Bruxelles – “I giornalisti non dovrebbero essere perseguiti per aver fatto il loro lavoro. Il giornalismo non è un crimine“. Parla per la prima volta da uomo libero, Julian Assange. Il fondatore di Wikileaks, dopo aver concordato il ‘perdono’ con le autorità degli Stati Uniti per la diffusione di documenti secretati che gli sono valsi l’ordine di arresto per cospirazione, compare all’Assemblea parlamentare del Consiglio d’Europa per ripercorrere la sua storia e denunciare un sistema, quello democratico, e un modello, quello occidentale, che lui considera come ‘malato’. Accusa ‘il sistema’, e affonda il colpo contro lo zio Sam.
“La base politica per gli atti punitivi del governo degli Stati Uniti contro di me era in relazione alla pubblicazione della verità su ciò che il governo degli Stati Uniti aveva fatto”, dice in riferimento alla pubblicazione di documenti riservati sulle guerra in Afghanistan e in Iraq, che documentano crimini commessi dai soldati statunitensi. Il problema, dice, è che Washington ha oltrepassato un limite che è anche un precedente pericoloso.

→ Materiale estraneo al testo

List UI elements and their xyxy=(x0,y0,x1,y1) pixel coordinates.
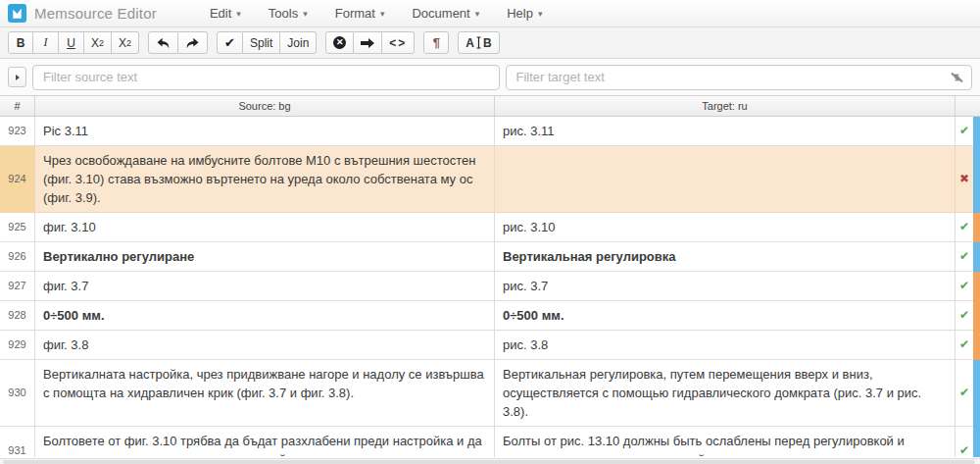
segment-rows: 923 Pic 3.11 рис. 3.11 ✔ 924 Чрез освобо… xyxy=(0,117,980,457)
text-cursor-icon xyxy=(475,36,482,49)
insert-tag-button[interactable]: <> xyxy=(382,31,415,54)
table-row[interactable]: 927 фиг. 3.7 рис. 3.7 ✔ xyxy=(0,272,980,301)
target-cell[interactable]: рис. 3.7 xyxy=(495,272,956,301)
underline-button[interactable]: U xyxy=(59,31,84,54)
chevron-down-icon: ▾ xyxy=(475,9,480,19)
origin-strip xyxy=(973,301,980,331)
segment-edit-group: ✔ Split Join xyxy=(217,31,317,54)
table-row[interactable]: 926 Вертикално регулиране Вертикальная р… xyxy=(0,242,980,272)
segment-number[interactable]: 925 xyxy=(0,213,35,242)
redo-button[interactable] xyxy=(178,31,208,54)
source-cell[interactable]: Чрез освобождаване на имбусните болтове … xyxy=(35,146,495,213)
menu-bar: Memsource Editor Edit ▾ Tools ▾ Format ▾… xyxy=(0,0,980,27)
segment-status-icon[interactable]: ✔ xyxy=(956,331,973,360)
table-row[interactable]: 929 фиг. 3.8 рис. 3.8 ✔ xyxy=(0,331,980,360)
segment-number[interactable]: 928 xyxy=(0,301,35,331)
bold-button[interactable]: B xyxy=(8,31,33,54)
column-header-number: # xyxy=(0,96,35,116)
copy-tags-group: ✕ <> xyxy=(325,31,415,54)
segment-number[interactable]: 930 xyxy=(0,360,35,427)
confirm-segment-button[interactable]: ✔ xyxy=(217,31,243,54)
target-filter-input[interactable] xyxy=(506,65,973,90)
source-filter-input[interactable] xyxy=(32,65,500,90)
segment-status-icon[interactable]: ✔ xyxy=(956,427,973,457)
target-cell[interactable]: Вертикальная регулировка xyxy=(495,242,956,272)
target-cell[interactable]: Вертикальная регулировка, путем перемеще… xyxy=(495,360,956,427)
whitespace-group: ¶ xyxy=(423,31,449,54)
delete-target-button[interactable]: ✕ xyxy=(325,31,354,54)
chevron-down-icon: ▾ xyxy=(303,9,308,19)
toggle-whitespace-button[interactable]: ¶ xyxy=(423,31,449,54)
segment-number[interactable]: 929 xyxy=(0,331,35,360)
menu-format[interactable]: Format ▾ xyxy=(321,2,399,25)
column-header-status xyxy=(956,96,980,116)
segment-number[interactable]: 926 xyxy=(0,242,35,272)
source-filter-wrap xyxy=(32,65,500,90)
target-cell[interactable]: рис. 3.11 xyxy=(495,117,956,146)
segment-number[interactable]: 927 xyxy=(0,272,35,301)
table-row[interactable]: 924 Чрез освобождаване на имбусните болт… xyxy=(0,146,980,213)
segment-status-icon[interactable]: ✔ xyxy=(956,242,973,272)
right-arrow-icon xyxy=(361,38,374,48)
segment-number[interactable]: 931 xyxy=(0,427,35,457)
segment-number[interactable]: 923 xyxy=(0,117,35,146)
target-cell[interactable]: 0÷500 мм. xyxy=(495,301,956,331)
table-row[interactable]: 928 0÷500 мм. 0÷500 мм. ✔ xyxy=(0,301,980,331)
chevron-down-icon: ▾ xyxy=(236,9,241,19)
superscript-button[interactable]: X2 xyxy=(112,31,139,54)
source-cell[interactable]: фиг. 3.10 xyxy=(35,213,495,242)
angle-brackets-icon: <> xyxy=(389,36,407,50)
source-cell[interactable]: Вертикално регулиране xyxy=(35,242,495,272)
text-cursor-ab-button[interactable]: A B xyxy=(458,31,499,54)
triangle-right-icon xyxy=(16,75,20,80)
swap-arrows-icon[interactable] xyxy=(949,71,965,88)
horizontal-scrollbar[interactable] xyxy=(0,458,980,464)
source-cell[interactable]: Pic 3.11 xyxy=(35,117,495,146)
origin-strip xyxy=(973,427,980,457)
menu-document[interactable]: Document ▾ xyxy=(398,2,493,25)
copy-source-to-target-button[interactable] xyxy=(354,31,382,54)
source-cell[interactable]: Вертикалната настройка, чрез придвижване… xyxy=(35,360,495,427)
origin-strip xyxy=(973,331,980,360)
menu-tools[interactable]: Tools ▾ xyxy=(255,2,321,25)
segment-status-icon[interactable]: ✔ xyxy=(956,272,973,301)
menu-edit[interactable]: Edit ▾ xyxy=(196,2,255,25)
text-style-group: B I U X2 X2 xyxy=(8,31,139,54)
join-button[interactable]: Join xyxy=(280,31,317,54)
column-header-source[interactable]: Source: bg xyxy=(35,96,495,116)
pilcrow-icon: ¶ xyxy=(433,35,440,50)
undo-redo-group xyxy=(148,31,208,54)
table-row[interactable]: 931 Болтовете от фиг. 3.10 трябва да бъд… xyxy=(0,427,980,457)
menu-help[interactable]: Help ▾ xyxy=(493,2,556,25)
target-cell[interactable] xyxy=(495,146,956,213)
source-cell[interactable]: фиг. 3.8 xyxy=(35,331,495,360)
target-cell[interactable]: рис. 3.10 xyxy=(495,213,956,242)
target-filter-wrap xyxy=(506,65,973,90)
segment-number[interactable]: 924 xyxy=(0,146,35,213)
redo-arrow-icon xyxy=(185,37,200,49)
source-cell[interactable]: Болтовете от фиг. 3.10 трябва да бъдат р… xyxy=(35,427,495,457)
table-row[interactable]: 923 Pic 3.11 рис. 3.11 ✔ xyxy=(0,117,980,146)
target-cell[interactable]: рис. 3.8 xyxy=(495,331,956,360)
segment-status-icon[interactable]: ✔ xyxy=(956,360,973,427)
segment-status-icon[interactable]: ✔ xyxy=(956,117,973,146)
filter-options-button[interactable] xyxy=(8,67,26,87)
column-header-target[interactable]: Target: ru xyxy=(495,96,956,116)
table-row[interactable]: 930 Вертикалната настройка, чрез придвиж… xyxy=(0,360,980,427)
chevron-down-icon: ▾ xyxy=(380,9,385,19)
origin-strip xyxy=(973,213,980,242)
circle-x-icon: ✕ xyxy=(333,36,346,49)
scrollbar-thumb[interactable] xyxy=(3,460,975,464)
segment-status-icon[interactable]: ✔ xyxy=(956,301,973,331)
table-row[interactable]: 925 фиг. 3.10 рис. 3.10 ✔ xyxy=(0,213,980,242)
italic-button[interactable]: I xyxy=(33,31,59,54)
source-cell[interactable]: 0÷500 мм. xyxy=(35,301,495,331)
undo-button[interactable] xyxy=(148,31,178,54)
split-button[interactable]: Split xyxy=(243,31,280,54)
target-cell[interactable]: Болты от рис. 13.10 должны быть ослаблен… xyxy=(495,427,956,457)
subscript-button[interactable]: X2 xyxy=(84,31,112,54)
segment-status-icon[interactable]: ✖ xyxy=(956,146,973,213)
segment-status-icon[interactable]: ✔ xyxy=(956,213,973,242)
origin-strip xyxy=(973,146,980,213)
source-cell[interactable]: фиг. 3.7 xyxy=(35,272,495,301)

“È difficile non tracciare una linea tra il governo degli Stati Uniti che attraversa il Rubicone criminalizzando a livello internazionale il giornalismo e il freddo clima attuale per la libertà di espressione”. Assange costruisce la sua difesa, che è attacco diretto, sulla storia. Cita il momento in cui Giulio Cesare decise di riscrivere l’ordine costituito e il destino della Roma antica, attraversando il fiume che segnava il confine naturale tra l’Urbe e il resto del mondo. Nel 49 a.C. Cesare sfidò il Senato, penetrando con un suo piccolo esercito laddove non era ammessa presenza militare. Cesare imboccava la strada dell’illegalità per rovesciare logiche e ordini. E’ quello che, avverte Assange, in era contemporanea hanno fatto gli Stati Uniti.

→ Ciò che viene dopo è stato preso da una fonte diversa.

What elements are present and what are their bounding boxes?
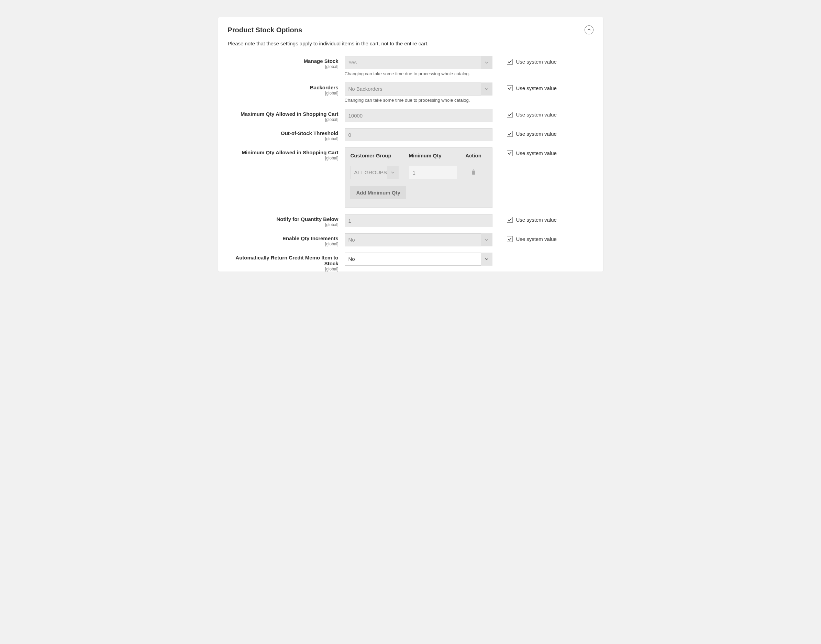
label-backorders: Backorders bbox=[228, 84, 339, 90]
checkbox-manage-stock-system[interactable] bbox=[507, 59, 513, 64]
panel-header: Product Stock Options bbox=[228, 25, 593, 34]
label-qty-increments: Enable Qty Increments bbox=[228, 235, 339, 241]
col-minimum-qty: Minimum Qty bbox=[409, 153, 461, 158]
panel-title: Product Stock Options bbox=[228, 26, 302, 34]
row-oos-threshold: Out-of-Stock Threshold [global] Use syst… bbox=[228, 128, 593, 141]
scope-notify-below: [global] bbox=[228, 222, 339, 227]
scope-qty-increments: [global] bbox=[228, 242, 339, 246]
label-min-qty: Minimum Qty Allowed in Shopping Cart bbox=[228, 149, 339, 155]
scope-max-qty: [global] bbox=[228, 117, 339, 122]
row-backorders: Backorders [global] No Backorders Changi… bbox=[228, 83, 593, 103]
checkbox-notify-below-system[interactable] bbox=[507, 217, 513, 223]
row-qty-increments: Enable Qty Increments [global] No Use sy… bbox=[228, 233, 593, 246]
select-auto-return-value: No bbox=[345, 253, 492, 266]
trash-icon bbox=[470, 169, 477, 176]
select-customer-group[interactable]: ALL GROUPS bbox=[351, 166, 399, 179]
label-manage-stock: Manage Stock bbox=[228, 58, 339, 64]
label-use-system-max-qty: Use system value bbox=[516, 112, 557, 118]
min-qty-table: Customer Group Minimum Qty Action ALL GR… bbox=[345, 147, 492, 208]
label-use-system-min-qty: Use system value bbox=[516, 150, 557, 156]
select-customer-group-value: ALL GROUPS bbox=[351, 166, 399, 179]
select-backorders-value: No Backorders bbox=[345, 83, 492, 95]
input-notify-below[interactable] bbox=[345, 214, 492, 227]
scope-manage-stock: [global] bbox=[228, 64, 339, 69]
scope-min-qty: [global] bbox=[228, 156, 339, 161]
collapse-toggle[interactable] bbox=[585, 25, 593, 34]
input-oos-threshold[interactable] bbox=[345, 128, 492, 141]
select-manage-stock[interactable]: Yes bbox=[345, 56, 492, 69]
label-use-system-manage-stock: Use system value bbox=[516, 59, 557, 64]
label-auto-return: Automatically Return Credit Memo Item to… bbox=[228, 255, 339, 266]
note-backorders: Changing can take some time due to proce… bbox=[345, 98, 492, 103]
row-max-qty: Maximum Qty Allowed in Shopping Cart [gl… bbox=[228, 109, 593, 122]
scope-backorders: [global] bbox=[228, 91, 339, 95]
scope-auto-return: [global] bbox=[228, 267, 339, 271]
select-qty-increments-value: No bbox=[345, 233, 492, 246]
select-qty-increments[interactable]: No bbox=[345, 233, 492, 246]
label-use-system-backorders: Use system value bbox=[516, 85, 557, 91]
row-notify-below: Notify for Quantity Below [global] Use s… bbox=[228, 214, 593, 227]
label-use-system-notify-below: Use system value bbox=[516, 217, 557, 223]
select-manage-stock-value: Yes bbox=[345, 56, 492, 69]
row-min-qty: Minimum Qty Allowed in Shopping Cart [gl… bbox=[228, 147, 593, 208]
delete-row-button[interactable] bbox=[461, 169, 487, 176]
row-auto-return: Automatically Return Credit Memo Item to… bbox=[228, 253, 593, 271]
add-minimum-qty-button[interactable]: Add Minimum Qty bbox=[351, 186, 406, 199]
checkbox-qty-increments-system[interactable] bbox=[507, 236, 513, 242]
col-action: Action bbox=[461, 153, 487, 158]
select-backorders[interactable]: No Backorders bbox=[345, 83, 492, 95]
scope-oos-threshold: [global] bbox=[228, 136, 339, 141]
label-max-qty: Maximum Qty Allowed in Shopping Cart bbox=[228, 111, 339, 117]
chevron-up-icon bbox=[587, 27, 591, 33]
row-manage-stock: Manage Stock [global] Yes Changing can t… bbox=[228, 56, 593, 76]
panel-note: Please note that these settings apply to… bbox=[228, 41, 593, 46]
input-row-min-qty[interactable] bbox=[409, 166, 457, 179]
checkbox-min-qty-system[interactable] bbox=[507, 150, 513, 156]
min-qty-row: ALL GROUPS bbox=[345, 163, 492, 186]
note-manage-stock: Changing can take some time due to proce… bbox=[345, 71, 492, 76]
label-oos-threshold: Out-of-Stock Threshold bbox=[228, 130, 339, 136]
label-notify-below: Notify for Quantity Below bbox=[228, 216, 339, 222]
min-qty-header: Customer Group Minimum Qty Action bbox=[345, 148, 492, 163]
col-customer-group: Customer Group bbox=[351, 153, 409, 158]
checkbox-max-qty-system[interactable] bbox=[507, 112, 513, 118]
label-use-system-qty-increments: Use system value bbox=[516, 236, 557, 242]
product-stock-options-panel: Product Stock Options Please note that t… bbox=[218, 17, 603, 271]
select-auto-return[interactable]: No bbox=[345, 253, 492, 266]
input-max-qty[interactable] bbox=[345, 109, 492, 122]
checkbox-backorders-system[interactable] bbox=[507, 85, 513, 91]
svg-rect-0 bbox=[473, 169, 474, 170]
checkbox-oos-system[interactable] bbox=[507, 131, 513, 137]
label-use-system-oos: Use system value bbox=[516, 131, 557, 137]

Al consiglio d’Europa accusa il Paese a cui l’Europa guarda, da sempre, come modello di riferimento, di aver “criminalizzato” il giornalismo e la libertà di stampa, fattori chiave per la valutazione dello stato di salute di una democrazia. “Voglio essere assolutamente chiaro: non sono libero perché il sistema ha funzionato. Sono libero perché mi sono dichiarato colpevole di aver fatto giornalismo“. Una denuncia, quella di Assange, portata laddove i diritti dovrebbero essere tutelati, salvaguardati, garantiti. A questo serve il Consiglio d’Europa, è per questo che l’organizzazione internazionale è nata.
Ricorda i suoi ultimi anni vita, 12, tra residenza coatta e detenzione, prima nell’ambasciata ecuadoriana in Regno Unito e poi nel carcere britannico di Belmarsh. Prigioniero politico prima, criminale durante e ancor più dopo. Un aspetto, quest’ultimo, su cui insiste: “La criminalizzazione delle attività di raccolta di notizie è una minaccia per il giornalismo investigativo ovunque“.
In mezzo a tutto questo ci sono anche le accuse nei suoi confronti per altri reati, come quella di stupro, poi archiviata. Tentativi di negare diritti acquisiti, formalmente riconosciuti, e che a detta del fondatore di Wikileaks dimostrano “le debolezze delle garanzie esistenti”. Assange non si pente. Ha patteggiato per evitare altro carcere. E’ un esempio, che lui stesso non può annoverare tra i migliori. Perché la morale della sua vicenda è che alle fine “la libertà di espressione è a un bivio oscuro“.